Dive Temporary:
- The U.S. Division of Labor’s Wage and Hour Division introduced Thursday it was rescinding the embattled Biden-era overtime rule, greater than a 12 months after federal courts vacated the 2024 rules. The rule took impact Friday.
- The 2024 rule raised the earnings threshold to qualify for extra time to $844 per week in July 2024, from the 2019-issued threshold of $684 per week. It was then set to extend once more to $1,128 per week on Jan. 1, 2025, and would have elevated periodically from then on.
- In late 2024, two Texas district courts vacated that 12 months’s last rule. After DOL dropped its appeals of the selections earlier this month, the fifth U.S. Circuit Court docket of Appeals dismissed the instances and the orders stay last judgments, DOL mentioned.
Dive Perception:
This rescission of the 2024 final rule is unsurprising given President Donald Trump’s administration signaling it might revisit the rule, Keith Kopplin, co-chair of Ogletree Deakins’ wage and hour follow group, and Zachary Zagger, senior advertising and marketing counsel at Ogletree, mentioned in a weblog publish.
Again in September, DOL did say as much: On its agenda, together with joint employer standing and unbiased contractor classification, DOL mentioned it “will decide whether or not sure salaried staff are exempt from FLSA minimal wage and extra time necessities.”

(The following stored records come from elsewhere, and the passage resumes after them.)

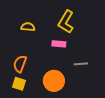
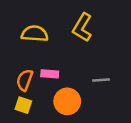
yellow semicircle: (28, 27) -> (35, 34), size x1.5
pink rectangle: (59, 44) -> (50, 74), moved

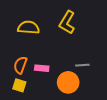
pink rectangle: (50, 74) -> (42, 68), moved
orange circle: (67, 101) -> (68, 82), moved

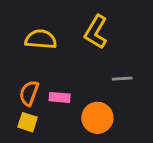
gray line: (82, 65) -> (122, 79), moved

Kopplin mentioned that with this rule, Trump’s DOL is restoring the edge to the degrees of the 2019 rule. “Notably, this removes the 2024 rule’s computerized triennial threshold changes,” Kopplin added.
What else ought to HR be mindful? The wage threshold is just one a part of the three-part conjunctive take a look at, Jim Paretti, a co-chair of Littler’s Office Coverage Institute, mentioned by way of electronic mail.
Together with incomes the minimal wage, to be exempt beneath FLSA, the worker “should be paid a hard and fast, predetermined sum every week whatever the amount or high quality of the work they carry out,” Paretti mentioned, outlining the “wage foundation” take a look at. Likewise, the worker’s “major work should be the efficiency of exempt EAP duties,” he mentioned, which is named the “duties take a look at.”
“Merely incomes above the edge doesn’t make an worker routinely exempt. The place that criterion is met, employers should nonetheless make sure that the worker is paid on a salaried foundation (versus hourly or by the piece), and that their work is primarily performing duties that fall inside the ‘duties take a look at’ exemption,” Paretti mentioned.
“The Wage and Hour Division is dedicated to making sure that its rules precisely replicate the right requirements and necessities that we implement,” WHD Administrator Andrew Rogers mentioned in an announcement. “It’s crucial that every aspect of the part 13(a)(1) exemptions – duties, wage foundation, and wage stage necessities – be clearly framed for the advantage of each staff and employers.”
Trying forward, DOL also has expressed intent to iron out standard salary levels for employees within the U.S. territories of American Samoa, Guam, Northern Mariana Islands, Puerto Rico and the U.S. Virgin Islands, in addition to for expertise within the movement image business.